Tem um cara na academia com uma camiseta escrita: “era isso ou o psicólogo”. E não é só uma frase solta. É quase um resumo. Fico olhando e pensando no quanto aquilo diz — não exatamente sobre ele, mas sobre um padrão inteiro de funcionamento que passa batido porque parece normal: a capacidade de transformar qualquer coisa em alternativa… desde que essa alternativa não envolva parar e se escutar. Porque, no fundo, não é sobre a academia. Nunca foi. 

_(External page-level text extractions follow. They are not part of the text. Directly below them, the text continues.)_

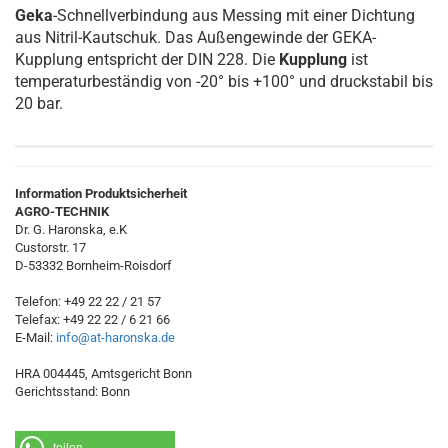
Geka
-Schnellverbindung aus Messing mit einer Dichtung
aus Nitril-Kautschuk. Das Außengewinde der GEKA-
Kupplung entspricht der DIN 228. Die
Kupplung
ist
temperaturbeständig von -20° bis +100° und druckstabil bis
20 bar.
Information Produktsicherheit
AGRO-TECHNIK
Dr. G. Haronska, e.K
Custorstr. 17
D-53332 Bornheim-Roisdorf
Telefon: +49 22 22 / 21 57
Telefax: +49 22 22 / 6 21 66
E-Mail:
info@at-haronska.de
HRA 004445, Amtsgericht Bonn
Gerichtsstand: Bonn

Treinar, cuidar do corpo, descarregar energia — nada disso é o problema. O problema começa quando isso deixa de ser escolha e vira substituição, quando o movimento ocupa o lugar onde deveria existir algum tipo de elaboração, quando o cansaço físico passa a ser usado como forma de silenciar o que não se quer nomear.

A frase tenta soar leve, quase engraçada, mas carrega um orgulho meio deslocado, como se evitar o mínimo de aprofundamento emocional fosse sinal de praticidade. Como se fosse mais razoável resolver tudo no esforço do corpo do que encarar o que está desorganizado por dentro, como se existir sem se entender fosse, de alguma forma, mais aceitável. E isso não aparece só na academia. Aparece na forma como muita gente lida com conflito, com frustração, com vínculo: quando a conversa começa a exigir mais do que respostas rápidas, vem o desvio — muda de assunto, faz piada, se irrita, se fecha, sai.

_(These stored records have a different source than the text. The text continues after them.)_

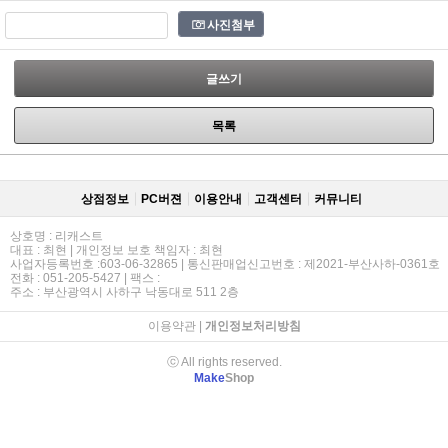
사진첨부
글쓰기
목록
상점정보
PC버젼
이용안내
고객센터
커뮤니티
상호명 : 리캐스트
대표 : 최현 | 개인정보 보호 책임자 : 최현
사업자등록번호 :603-06-32865 | 통신판매업신고번호 : 제2021-부산사하-0361호
전화 : 051-205-5427 | 팩스 :
주소 : 부산광역시 사하구 낙동대로 511 2층
이용약관
|
개인정보처리방침
ⓒ All rights reserved.
Make
Shop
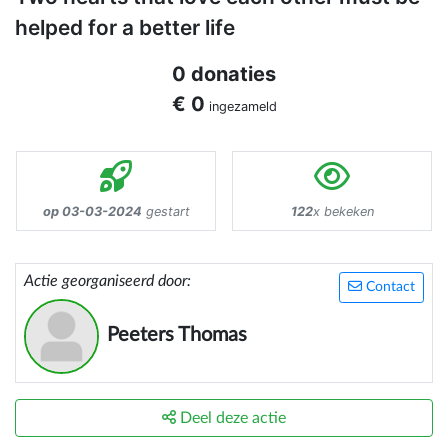
helped for a better life
0 donaties
€ 0
ingezameld
op 03-03-2024
gestart
122
x bekeken
Actie georganiseerd door:
Contact
Peeters Thomas
Deel deze actie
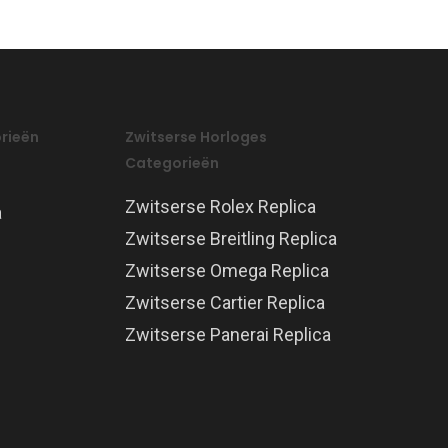
rieën
Zwitserse Horloges
Categorieën
Zwitserse Rolex Replica
a
Zwitserse Breitling Replica
Zwitserse Omega Replica
Zwitserse Cartier Replica
Zwitserse Panerai Replica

Não é exatamente incapacidade de entender; é recusa em permanecer tempo suficiente dentro daquilo para que alguma coisa se organize, porque permanecer exige um tipo de exposição que não tem como performar. 

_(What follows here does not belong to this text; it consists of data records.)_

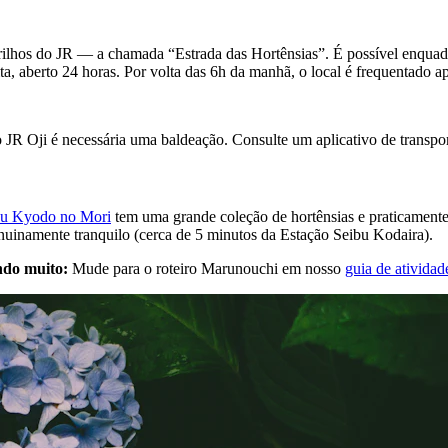
rilhos do JR — a chamada “Estrada das Hortênsias”. É possível enquadr
ita, aberto 24 horas. Por volta das 6h da manhã, o local é frequentado 
 Oji é necessária uma baldeação. Consulte um aplicativo de transporte 
u Kyodo no Mori
tem uma grande coleção de hortênsias e praticament
nuinamente tranquilo (cerca de 5 minutos da Estação Seibu Kodaira).
ndo muito:
Mude para o roteiro Marunouchi em nosso
guia de atividad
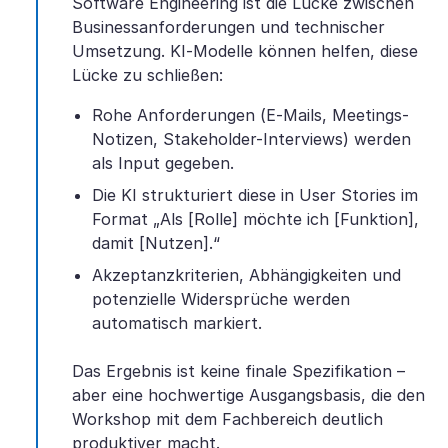
Software Engineering ist die Lücke zwischen
Businessanforderungen und technischer
Umsetzung. KI-Modelle können helfen, diese
Lücke zu schließen:
Rohe Anforderungen (E-Mails, Meetings-
Notizen, Stakeholder-Interviews) werden
als Input gegeben.
Die KI strukturiert diese in User Stories im
Format „Als [Rolle] möchte ich [Funktion],
damit [Nutzen].“
Akzeptanzkriterien, Abhängigkeiten und
potenzielle Widersprüche werden
automatisch markiert.
Das Ergebnis ist keine finale Spezifikation –
aber eine hochwertige Ausgangsbasis, die den
Workshop mit dem Fachbereich deutlich
produktiver macht.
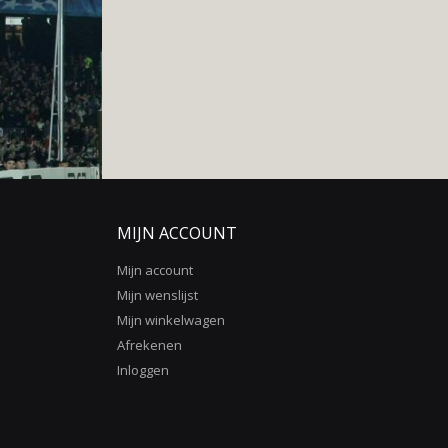
MIJN ACCOUNT
Mijn account
Mijn wenslijst
Mijn winkelwagen
Afrekenen
Inloggen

Você não sustenta escuta com postura, não resolve contradição com presença física, não reorganiza o que sente só ocupando espaço. Em algum momento, se não houver linguagem, tudo volta em outro formato — mais curto, mais reativo, mais difícil de sustentar.

E aí o efeito aparece depois, quase sempre fora de contexto: dificuldade de se comunicar, relações que não avançam, explosões que parecem desproporcionais, silêncios que viram distância. Mas isso raramente é conectado com a ausência de elaboração; fica mais fácil atribuir ao outro, à situação, ao timing errado, porque olhar para isso exigiria justamente o que a frase evita. Não é uma questão individual isolada. Existe um incentivo constante para manter tudo nesse nível: funcional, produtivo, mas pouco consciente. Sentir vira algo que precisa ser contornado rápido, entender vira excesso, parar vira perda de tempo. E, nesse cenário, “era isso ou o psicólogo” deixa de ser só uma piada — vira posicionamento, como se houvesse mérito em escolher o desvio.

Talvez o mais incômodo não seja a escolha em si, mas o quanto ela é validada. Porque enquanto for mais fácil transformar desconforto em atividade do que em linguagem, mais comum vai ser ver gente funcionando bem por fora e completamente desalinhada por dentro. Sem pausa. Sem nome. Sem realmente encarar.